Listed records START
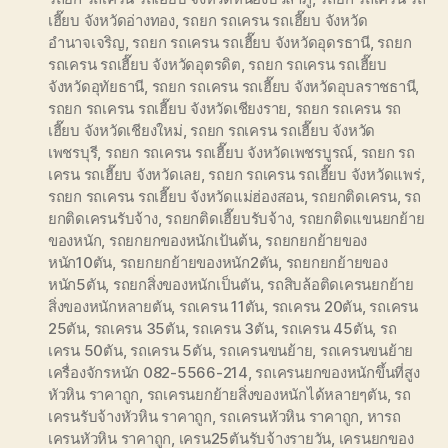
เฮี๊ยบ จังหวัดอ่างทอง
,
รถยก รถเครน รถเฮี๊ยบ จังหวัด
อำนาจเจริญ
,
รถยก รถเครน รถเฮี๊ยบ จังหวัดอุดรธานี
,
รถยก
รถเครน รถเฮี๊ยบ จังหวัดอุตรดิต
,
รถยก รถเครน รถเฮี๊ยบ
จังหวัดอุทัยธานี
,
รถยก รถเครน รถเฮี๊ยบ จังหวัดอุบลราชธานี
,
รถยก รถเครน รถเฮี๊ยบ จังหวัดเชียงราย
,
รถยก รถเครน รถ
เฮี๊ยบ จังหวัดเชียงใหม่
,
รถยก รถเครน รถเฮี๊ยบ จังหวัด
เพชรบุรี
,
รถยก รถเครน รถเฮี๊ยบ จังหวัดเพชรบูรณ์
,
รถยก รถ
เครน รถเฮี๊ยบ จังหวัดเลย
,
รถยก รถเครน รถเฮี๊ยบ จังหวัดแพร่
,
รถยก รถเครน รถเฮี๊ยบ จังหวัดแม่ฮ่องสอน
,
รถยกติดเครน
,
รถ
ยกติดเครนรับจ้าง
,
รถยกติดเฮี๊ยบรับจ้าง
,
รถยกติดแขนยกย้าย
ของหนัก
,
รถยกยกของหนักเป้นต้น
,
รถยกยกย้ายของ
หนัก10ตัน
,
รถยกยกย้ายของหนัก2ตัน
,
รถยกยกย้ายของ
หนัก5ตัน
,
รถยกสิ่งของหนักเป็นตัน
,
รถสิบล้อติดเครนยกย้าย
สิ่งของหนักหลายตัน
,
รถเครน 11ตัน
,
รถเครน 20ตัน
,
รถเครน
25ตัน
,
รถเครน 35ตัน
,
รถเครน 3ตัน
,
รถเครน 45ตัน
,
รถ
เครน 50ตัน
,
รถเครน 5ตัน
,
รถเครนขนย้าย
,
รถเครนขนย้าย
เครื่องจักรหนัก 082-5566-214
,
รถเครนยกของหนักขึ้นที่สูง
หัวหิน ราคาถูก
,
รถเครนยกย้ายสิ่งของหนักได้หลายๆตัน
,
รถ
เครนรับจ้างหัวหิน ราคาถูก
,
รถเครนหัวหิน ราคาถูก
,
หารถ
เครนหัวหิน ราคาถูก
,
เครน25ตันรับจ้างรายวัน
,
เครนยกของ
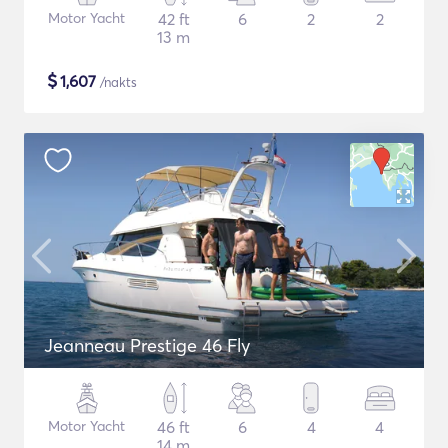
Motor Yacht
42 ft
6
2
2
13 m
$
1,607
/nakts
Jeanneau Prestige 46 Fly
Motor Yacht
46 ft
6
4
4
14 m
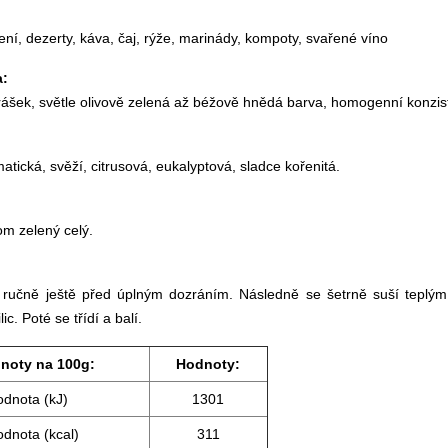
ení, dezerty, káva, čaj, rýže, marinády, kompoty, svařené víno
a:
ášek, světle olivově zelená až béžově hnědá barva, homogenní konzis
atická, svěží, citrusová, eukalyptová, sladce kořenitá.
m zelený celý.
í ručně ještě před úplným dozráním. Následně se šetrně suší tepl
ic. Poté se třídí a balí.
noty na 100g:
Hodnoty:
odnota (kJ)
1301
odnota (kcal)
311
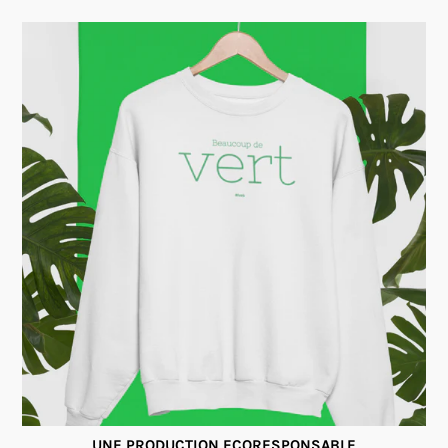
UNE PRODUCTION ECORESPONSABLE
Listed records END
The problem — From the line containing "ic. Poté se třídí a balí." to the final line above, both included, transcribe every line exactly and leave all pictures out.

Result of this task —
ic. Poté se třídí a balí.
noty na 100g:
Hodnoty:
odnota (kJ)
1301
odnota (kcal)
311
UNE PRODUCTION ECORESPONSABLE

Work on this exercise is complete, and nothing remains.